Comparing UART vs. SPI Speed

Key Takeaways

  • UART chips are single, large-scale integration chips designed for asynchronous serial communication between a computer and other peripheral devices that are connected to the serial port of the computer.

  • SPI is an interface bus that allows communication between microcontrollers and peripheral devices such as SD cards, sensors, and shift registers.

  •  SPI protocol is significantly faster than UART. 

  UART interface

UART is a common protocol that provides full-duplex serial communication

If you work on embedded systems, it is important to understand the various technologies and communication protocols that are used. Communication protocols enable the connected devices in the system—such as sensors, scientific instruments, computers, and displays—to communicate with each other. Some of the most common communication protocols in use are Universal Asynchronous Receiver/Transmitter (UART), Serial Peripheral Interface (SPI), and Inter-Integrated Circuit (I2C). All three of these communication protocols allow digital serial communication, but they are different in terms of various aspects such as hardware, speed, number of pins, and connected devices. In this article, we will compare UART vs. SPI speed and highlight several other key differences between UART and SPI that are worth noting. 

UART Communication 

UART is the most common protocol that provides full-duplex serial communication. More than a protocol, it is a hardware peripheral that is present in a microcontroller. UART chips are single, large-scale integration chips designed for asynchronous serial communication between a computer and other peripheral devices that are connected to the serial port of the computer.
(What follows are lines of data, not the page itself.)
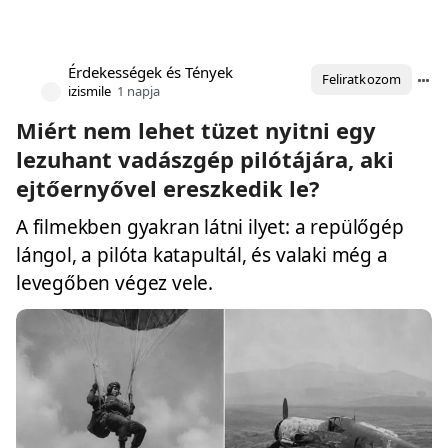
Érdekességek és Tények
Feliratkozom
izismile
1 napja
Miért nem lehet tüzet nyitni egy
lezuhant vadászgép pilótájára, aki
ejtőernyővel ereszkedik le?
A filmekben gyakran látni ilyet: a repülőgép
lángol, a pilóta katapultál, és valaki még a
levegőben végez vele.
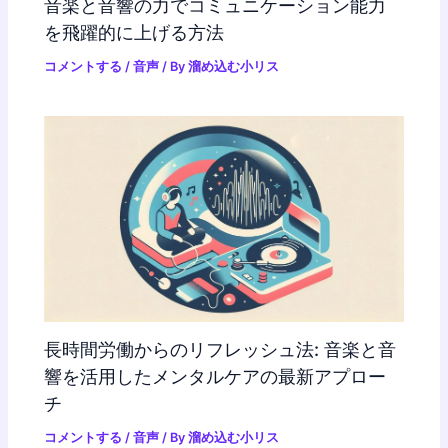
音楽と音響の力でコミュニケーション能力
を飛躍的に上げる方法
コメントする
/
音声
/ By
溜め込む小リス
長時間労働からのリフレッシュ法: 音楽と音
響を活用したメンタルケアの最新アプロー
チ
コメントする
/
音声
/ By
溜め込む小リス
Physically, UART is a microchip that sends and receives data from one system to another system. The purpose of UART chips is to convert incoming serial data to parallel data for the system to read and then revert back the outgoing parallel data to serial data before exchanging it to other systems. A UART chip can be regarded as a data terminal equipment (DTE) device, which enables the serial-to-parallel conversions of data in a communication bus.

In UART communication, two UART chips can communicate with each other, which is why UART communication requires only two wires for data flow between the transmit and receive UARTs. The data flow is from the transmit pin of the transmitting UART and goes to the receive pin of receiving UART. The transmitting UART is responsible for the conversion of parallel data from a peripheral device to serial data and transmits it in serial to the receiving UART. The receiving UART is where the serial data is converted to parallel data for the receiving peripheral device. 

SPI Communication Protocol

Unlike UART, which is a circuit integrated on a microcontroller, SPI is just a communication protocol. It is an interface bus that allows communication between microcontrollers and peripheral devices such as SD cards, sensors, and shift registers. SPI serial communication protocol is suitable for electronic devices that support clocked serial streams. That means, in contrast to UART, SPI protocol is synchronous.

SPI protocol allows high-speed data streaming with the help of the serial data in/serial data out method. In SPI, the high-speed data exchange between the devices on the bus includes at least four signals:

  1. A clock (CLK)
  2. Serial data in (SDI)
  3. Serial data out (SDO)
  4. A chip select (CS) signal 

In SPI communication, the clock signal generated by the controller device provides synchronization. The SDI and SDO are the signals shared by all the connected devices, whereas a unique peripheral select line is assigned for each peripheral device. Therefore, to enable SPI full-duplex communication, at least four wires are required.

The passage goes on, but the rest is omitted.